Now, an electronic skin that glows when it gets hurt .
Washington DC [USA], Nov 2 (ANI): A team of researchers has come up with a Jellyfish-inspired electronic skin that glows when it gets hurt .
An electronic skin that can mimic the full range of biological skin's sensitivity has great potential to transform prosthetics and robotics . Current technologies are very sensitive, but only within a narrow range of weak pressures . Under high pressures that could cause damage, the electronic skins' sensitivity fades .
To address this shortcoming, Bin Hu and colleagues at the Huazhong University of Science and Technology turned to the Atolla jellyfish for inspiration . This bioluminescent, deep-sea creature can feel changes in environmental pressure and flashes dramatically when it senses danger .

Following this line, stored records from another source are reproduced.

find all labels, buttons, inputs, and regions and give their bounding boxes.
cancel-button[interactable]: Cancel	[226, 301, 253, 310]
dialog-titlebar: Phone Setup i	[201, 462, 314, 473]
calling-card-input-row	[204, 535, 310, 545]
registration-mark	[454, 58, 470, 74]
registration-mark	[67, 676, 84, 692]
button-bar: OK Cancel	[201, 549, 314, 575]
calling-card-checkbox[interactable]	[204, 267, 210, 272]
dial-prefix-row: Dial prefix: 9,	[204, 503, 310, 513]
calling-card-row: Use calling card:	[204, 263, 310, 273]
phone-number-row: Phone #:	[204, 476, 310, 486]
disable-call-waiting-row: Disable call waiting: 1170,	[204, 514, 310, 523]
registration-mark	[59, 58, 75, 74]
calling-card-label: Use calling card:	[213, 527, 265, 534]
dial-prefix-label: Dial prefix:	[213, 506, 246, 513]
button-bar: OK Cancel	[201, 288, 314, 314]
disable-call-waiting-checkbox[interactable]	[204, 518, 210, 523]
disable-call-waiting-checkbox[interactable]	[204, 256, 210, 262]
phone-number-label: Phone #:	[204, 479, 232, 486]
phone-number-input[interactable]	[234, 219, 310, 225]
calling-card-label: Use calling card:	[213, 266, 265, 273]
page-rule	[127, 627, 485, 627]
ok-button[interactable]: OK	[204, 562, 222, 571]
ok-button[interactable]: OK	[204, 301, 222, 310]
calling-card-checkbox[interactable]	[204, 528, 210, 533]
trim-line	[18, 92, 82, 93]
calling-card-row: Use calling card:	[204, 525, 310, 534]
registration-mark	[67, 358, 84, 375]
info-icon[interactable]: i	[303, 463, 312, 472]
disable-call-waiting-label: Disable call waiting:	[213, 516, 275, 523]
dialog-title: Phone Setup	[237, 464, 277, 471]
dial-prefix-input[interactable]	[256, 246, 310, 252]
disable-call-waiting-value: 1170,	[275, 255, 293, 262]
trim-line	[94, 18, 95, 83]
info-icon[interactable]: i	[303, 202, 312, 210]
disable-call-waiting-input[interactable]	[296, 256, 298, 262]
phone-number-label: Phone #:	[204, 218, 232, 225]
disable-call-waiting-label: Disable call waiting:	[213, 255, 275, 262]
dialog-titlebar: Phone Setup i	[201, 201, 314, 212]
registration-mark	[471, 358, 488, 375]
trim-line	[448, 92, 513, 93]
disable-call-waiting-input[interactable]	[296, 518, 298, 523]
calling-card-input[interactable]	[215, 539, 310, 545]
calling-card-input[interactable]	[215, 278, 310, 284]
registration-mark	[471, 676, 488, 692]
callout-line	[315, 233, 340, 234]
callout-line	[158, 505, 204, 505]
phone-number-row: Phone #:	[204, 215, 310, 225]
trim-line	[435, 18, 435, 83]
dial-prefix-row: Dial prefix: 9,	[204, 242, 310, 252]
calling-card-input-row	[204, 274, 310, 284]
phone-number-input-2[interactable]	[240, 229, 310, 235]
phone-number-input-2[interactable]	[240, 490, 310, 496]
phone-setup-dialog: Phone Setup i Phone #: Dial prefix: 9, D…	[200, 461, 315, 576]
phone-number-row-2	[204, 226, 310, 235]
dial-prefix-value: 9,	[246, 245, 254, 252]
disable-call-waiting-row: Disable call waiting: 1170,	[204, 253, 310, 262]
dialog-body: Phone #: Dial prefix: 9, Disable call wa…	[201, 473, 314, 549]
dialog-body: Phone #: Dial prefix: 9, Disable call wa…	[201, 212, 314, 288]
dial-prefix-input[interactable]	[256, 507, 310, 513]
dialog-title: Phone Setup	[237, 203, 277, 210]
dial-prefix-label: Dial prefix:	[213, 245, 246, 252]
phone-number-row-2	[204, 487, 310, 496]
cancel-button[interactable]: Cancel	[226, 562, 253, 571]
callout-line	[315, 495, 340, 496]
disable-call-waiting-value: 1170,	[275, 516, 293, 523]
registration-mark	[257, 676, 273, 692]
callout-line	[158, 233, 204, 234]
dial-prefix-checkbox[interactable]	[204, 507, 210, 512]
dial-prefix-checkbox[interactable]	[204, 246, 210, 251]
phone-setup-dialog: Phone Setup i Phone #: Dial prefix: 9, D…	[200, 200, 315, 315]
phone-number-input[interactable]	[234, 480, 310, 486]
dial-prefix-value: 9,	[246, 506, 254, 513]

Building on the idea of a visual warning in response to a physical threat, the researchers combined electric and optical systems in a novel electronic skin to detect both slight and high-force pressures .
They embedded two layers of stretchy, poly-dimethysiloxane, or PDMS, film with silver nanowires . These layers produce an electrical signal in response to slight pressures, such as those created by a breeze or contact with a leaf . Sandwiched in between the silver nanowire electrodes is a PDMS layer embedded with phosphors .
This layer kicks in and glows with growing intensity as the physical force increases .
The researchers said that this approach more closely copies the wide range of pressures the human skin can feel .
The study appears in ACS Applied Materials & Interfaces . (ANI)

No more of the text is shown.